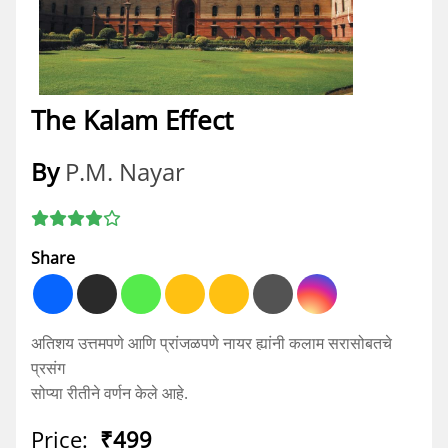
The Kalam Effect
By
P.M. Nayar
Share
अतिशय उत्तमपणे आणि प्रांजळपणे नायर ह्यांनी कलाम सरासोबतचे
प्रसंग
सोप्या रीतीने वर्णन केले आहे.
Price:
₹499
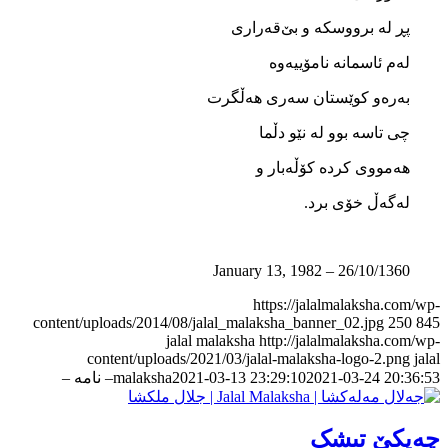
پڕ له ‌برووسکه ‌و بێ‌قه‌راری
له‌م ئاسمانه ‌نامۆییه‌وه
به‌ره‌و کوێستان سه‌ری هه‌ڵگرت
چی تاسه‌ بوو له ‌نێو دڵما
هه‌مووی کرده‌ کۆڵه‌بار و
له‌گه‌ڵ خۆی برد.
26/10/1360 – January 13, 1982
https://jalalmalaksha.com/wp-
content/uploads/2014/08/jalal_malaksha_banner_02.jpg
250
845
jalal malaksha
http://jalalmalaksha.com/wp-
content/uploads/2021/03/jalal-malaksha-logo-2.png
jalal
2021-03-24 20:36:53
2021-03-13 23:29:10
malaksha
– نامه –
چەپکێ تیشک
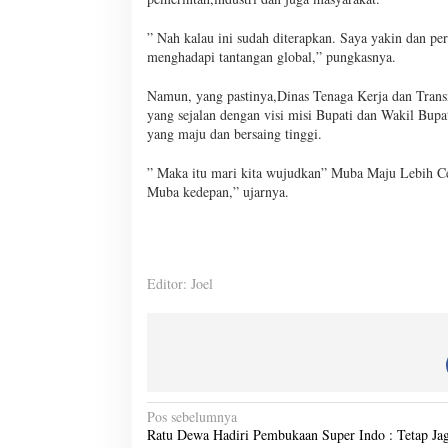
” Nah kalau ini sudah diterapkan. Saya yakin dan per
menghadapi tantangan global,” pungkasnya.
Namun, yang pastinya,Dinas Tenaga Kerja dan Trans
yang sejalan dengan visi misi Bupati dan Wakil Bup
yang maju dan bersaing tinggi.
” Maka itu mari kita wujudkan” Muba Maju Lebih Ce
Muba kedepan,” ujarnya.
Editor: Joel
N
Pos sebelumnya
Ratu Dewa Hadiri Pembukaan Super Indo : Tetap Ja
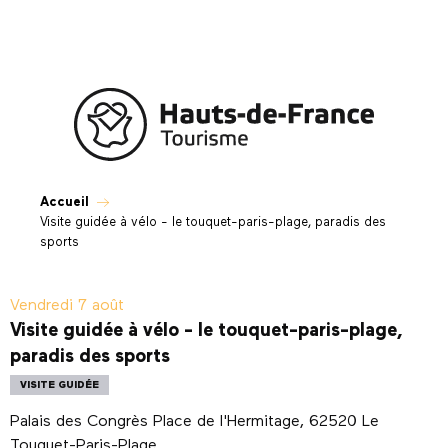
Aller
au
contenu
principal
Accueil
Visite guidée à vélo - le touquet-paris-plage, paradis des
sports
Vendredi 7 août
Visite guidée à vélo - le touquet-paris-plage,
paradis des sports
VISITE GUIDÉE
Palais des Congrès Place de l'Hermitage, 62520 Le
Touquet-Paris-Plage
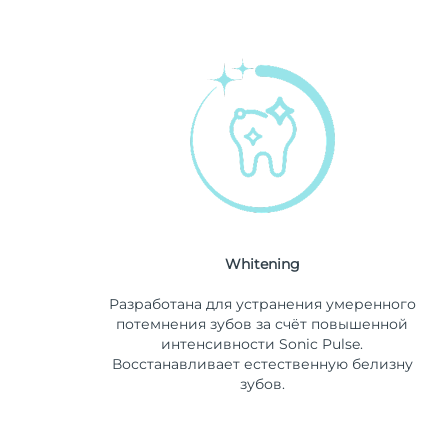
Whitening
Разработана для устранения умеренного
потемнения зубов за счёт повышенной
интенсивности Sonic Pulse.
Восстанавливает естественную белизну
зубов.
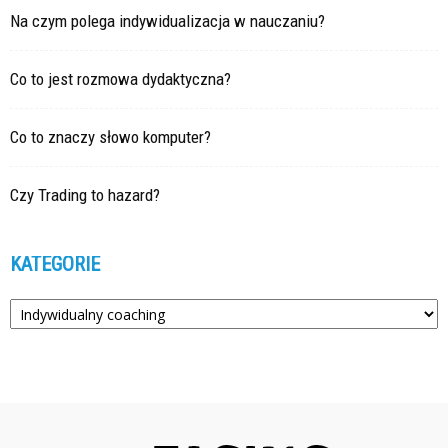
Na czym polega indywidualizacja w nauczaniu?
Co to jest rozmowa dydaktyczna?
Co to znaczy słowo komputer?
Czy Trading to hazard?
KATEGORIE
Kategorie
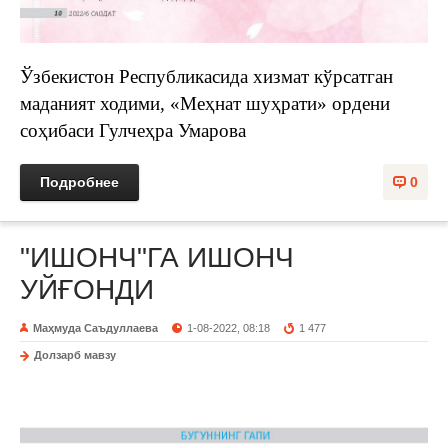
Ўзбекистон Республикасида хизмат кўрсатган
маданият ходими, «Меҳнат шуҳрати» ордени
соҳибаси Гулчеҳра Умарова
Подробнее
0
"ИШОНЧ"ГА ИШОНЧ
УЙҒОНДИ
Маҳмуда Саъдуллаева
1-08-2022, 08:18
1 477
Долзарб мавзу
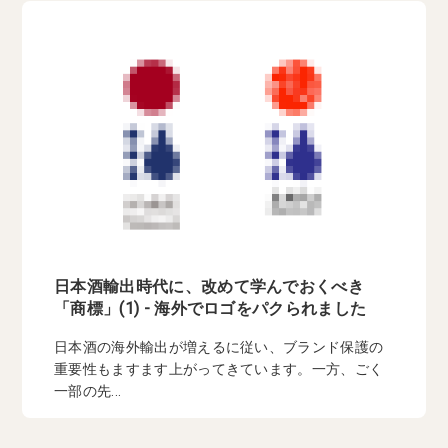
日本酒輸出時代に、改めて学んでおくべき
「商標」(1) - 海外でロゴをパクられました
日本酒の海外輸出が増えるに従い、ブランド保護の
重要性もますます上がってきています。一方、ごく
一部の先...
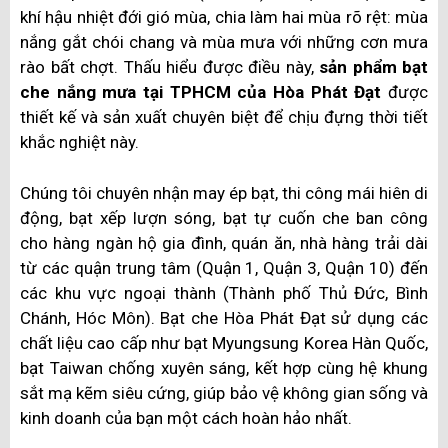
khí hậu nhiệt đới gió mùa, chia làm hai mùa rõ rệt: mùa
nắng gắt chói chang và mùa mưa với những cơn mưa
rào bất chợt. Thấu hiểu được điều này,
sản phẩm bạt
che nắng mưa tại TPHCM của Hòa Phát Đạt
được
thiết kế và sản xuất chuyên biệt để chịu đựng thời tiết
khắc nghiệt này.
Chúng tôi chuyên nhận may ép bạt, thi công mái hiên di
động, bạt xếp lượn sóng, bạt tự cuốn che ban công
cho hàng ngàn hộ gia đình, quán ăn, nhà hàng trải dài
từ các quận trung tâm (Quận 1, Quận 3, Quận 10) đến
các khu vực ngoại thành (Thành phố Thủ Đức, Bình
Chánh, Hóc Môn). Bạt che Hòa Phát Đạt sử dụng các
chất liệu cao cấp như bạt Myungsung Korea Hàn Quốc,
bạt Taiwan chống xuyên sáng, kết hợp cùng hệ khung
sắt mạ kẽm siêu cứng, giúp bảo vệ không gian sống và
kinh doanh của bạn một cách hoàn hảo nhất.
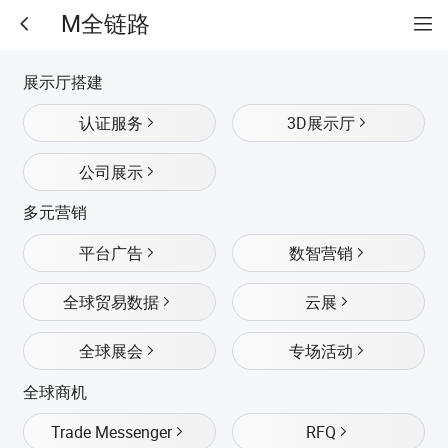
M全链路
展示厅搭建
认证服务
3D展示厅
公司展示
多元营销
平台广告
数智营销
全球贸易数据
云展
全球展会
专场活动
全球商机
Trade Messenger
RFQ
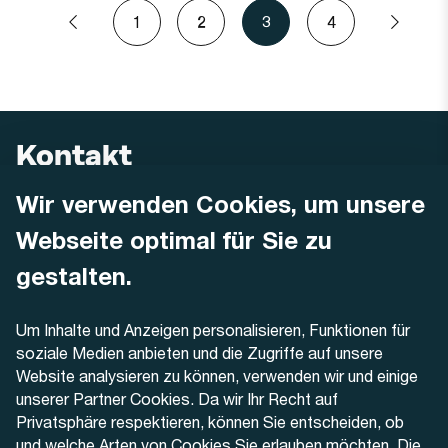
Seitennummerierung
1
2
3
4
Vorherige
Seite
Seite
Aktuelle
Seite
Nächs
Seite
Seite
Seite
Kontakt
Wir verwenden Cookies, um unsere
AREMO
Busbetrieb Solothurn Grenchen und Umgebung AG
Webseite optimal für Sie zu
Dornacherstrasse 48
4500 Solothurn
gestalten.
Telefon
Um Inhalte und Anzeigen personalisieren, Funktionen für
+41 32 622 37 22
soziale Medien anbieten und die Zugriffe auf unsere
Website analysieren zu können, verwenden wir und einige
Kontaktformular
unserer Partner Cookies. Da wir Ihr Recht auf
Privatsphäre respektieren, können Sie entscheiden, ob
und welche Arten von Cookies Sie erlauben möchten. Die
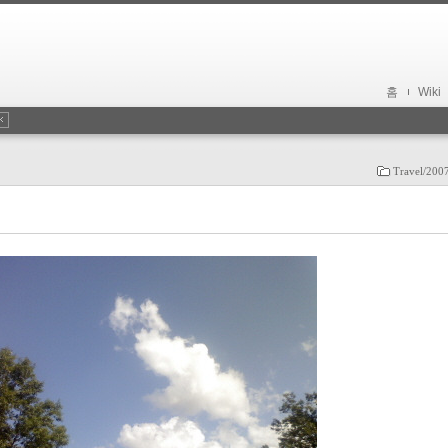
홈
Wiki
Travel/200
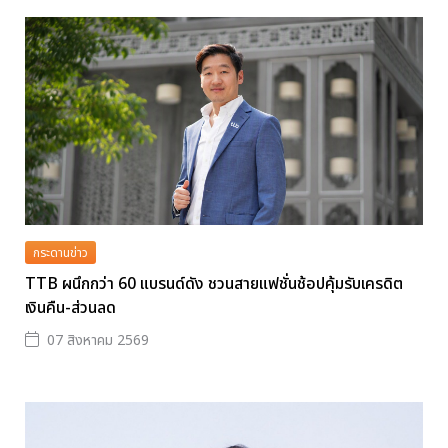
กระดานข่าว
TTB ผนึกกว่า 60 แบรนด์ดัง ชวนสายแฟชั่นช้อปคุ้มรับเครดิต
เงินคืน-ส่วนลด
07 สิงหาคม 2569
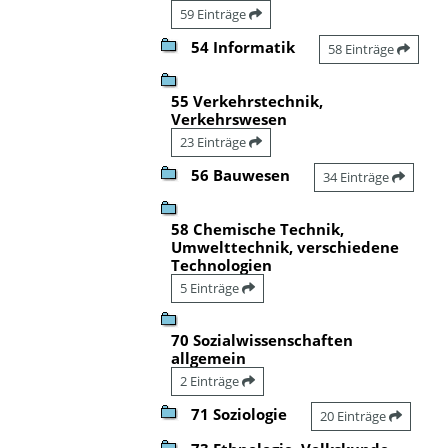
59 Einträge
54 Informatik
58 Einträge
55 Verkehrstechnik,
Verkehrswesen
23 Einträge
56 Bauwesen
34 Einträge
58 Chemische Technik,
Umwelttechnik, verschiedene
Technologien
5 Einträge
70 Sozialwissenschaften
allgemein
2 Einträge
71 Soziologie
20 Einträge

········

ACTIVITY:
Show every line from the entries above in which the word "зубов" appears.

ANSWER TO THE PROBLEM:
потемнения зубов за счёт повышенной
зубов.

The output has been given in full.